We can therefore deduce that the Bayer filter colours on the new 20 megapixel sensor may be changed, along with the BIONZ processing and the JPEG colour management and compression (after all, the JPEGs will still be 8-bit and going beyond AdobeRGB risks significant banding in smooth graded colours such as skyn blues). Sony say this is the first ever A-mount camera to offer this colour ability. Will DxO Mark have to change their colour measurements to cope with it?
It is possible the sensor has no colour gamut benefits and that all Sony is doing is expanding AdobeRGB (or the native gamut, which is close enough to AdobeRGB) to fill the wider space of the TriLuminos TV screens, making certain colours appear dramatic in the process, but not realistic. Obviously what we should all hope for is that this improvement starts with the sensor itself.
Since the NEX-3n (possibly not the camera rumoured by Nippon Camera as NEX-F3R) also offers TriLuminos extended gamut but has a regular 16 megapixel sensor, I’m going to have to wait to see what the real colour science experts at DxO, and our various friends in Russia with special knowledge of this field, find. We do have a resident colour scientist but sadly none of the gear needed to analyse this properly.
Whatever the case, we appear to be getting a camera whose new 20 megapixel sensor will have significantly better power consumption which almost certainly also means lower heat generation, in turn meaning lower noise and longer ‘safe’ durations for video.
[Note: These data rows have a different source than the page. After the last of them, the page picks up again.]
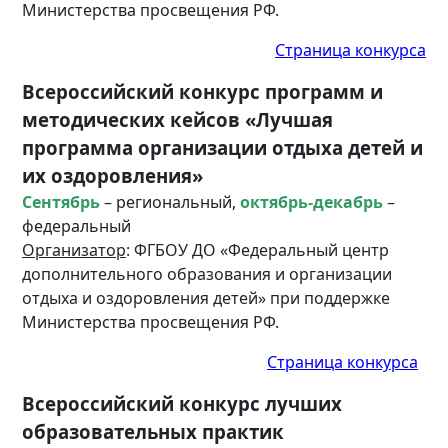
Министерства просвещения РФ.
Страница конкурса
Всероссийский конкурс программ и
методических кейсов «Лучшая
программа организации отдыха детей и
их оздоровления»
Сентябрь
– региональный,
октябрь-декабрь
–
федеральный
Организатор
: ФГБОУ ДО «Федеральный центр
дополнительного образования и организации
отдыха и оздоровления детей» при поддержке
Министерства просвещения РФ.
Страница конкурса
Всероссийский конкурс лучших
образовательных практик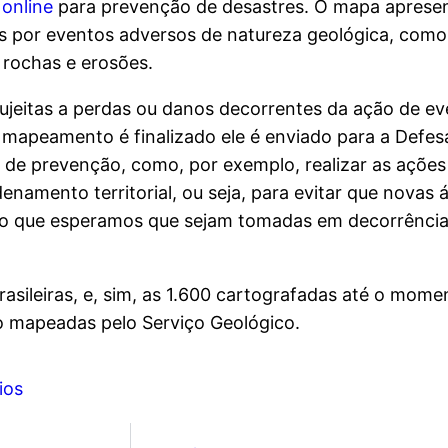
online
para prevenção de desastres. O mapa apresen
as por eventos adversos de natureza geológica, como
e rochas e erosões.
sujeitas a perdas ou danos decorrentes da ação de e
apeamento é finalizado ele é enviado para a Defesa C
de prevenção, como, por exemplo, realizar as ações 
enamento territorial, ou seja, para evitar que novas 
ção que esperamos que sejam tomadas em decorrênci
sileiras, e, sim, as 1.600 cartografadas até o mome
ão mapeadas pelo Serviço Geológico.
ios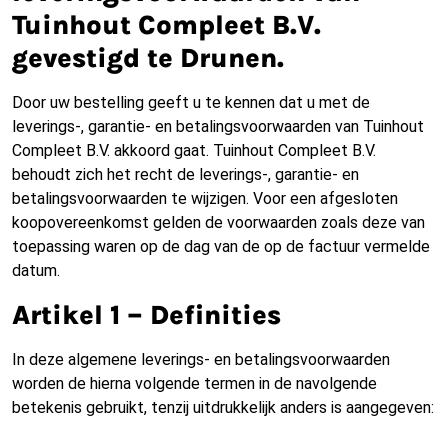
Tuinhout Compleet B.V.
gevestigd te Drunen.
Door uw bestelling geeft u te kennen dat u met de
leverings-, garantie- en betalingsvoorwaarden van Tuinhout
Compleet B.V. akkoord gaat. Tuinhout Compleet B.V.
behoudt zich het recht de leverings-, garantie- en
betalingsvoorwaarden te wijzigen. Voor een afgesloten
koopovereenkomst gelden de voorwaarden zoals deze van
toepassing waren op de dag van de op de factuur vermelde
datum.
Artikel 1 – Definities
In deze algemene leverings- en betalingsvoorwaarden
worden de hierna volgende termen in de navolgende
betekenis gebruikt, tenzij uitdrukkelijk anders is aangegeven:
Sony is gearing up for the next phase of HDTV – 4K – and the UHDTV beyond this going to 8K. They will eventually need to produce 39 megapixel sensors for uninterpolated 8K, and this will be the target for both APS-C/Super35 and full-frame between now and 2015 when the industry expects to see the first 8K UHDTV retail sales (those in the UK, don’t hold your breath, we’re likely only to get 4K and may not see that become the standard until 2020).
Nikon has stolen an interesting march by enabling a 1.3X, 15 megapixel crop for 7fps shooting in the new 24 megapixel D7100 – a very useful size almost equal to a 2X crop from full frame. Sony has an unspecified ‘tele-zoom’ feature in the A58 to achieve 8fps. But no-one has so far been able to reveal what the tele-zoom crop is; Sony’s ‘technical specifications’ so far released for the A58 are minimal.
If the same 24.1 megapixel, AA-filter-less sensor is used in an A78 (as some rumour sites think likely) then perhaps sub-frame readout aka tele-zoom will be implemented on that too.
The A58 has a new 18-55mm SAM lens with improved build quality and a redesign to the rear element configuration. Sony says this is to avoid ghosting. We’d be surprised if it was not also to change the exit pupil geometry slightly, in order to work better with current and future phase-detection on sensor models.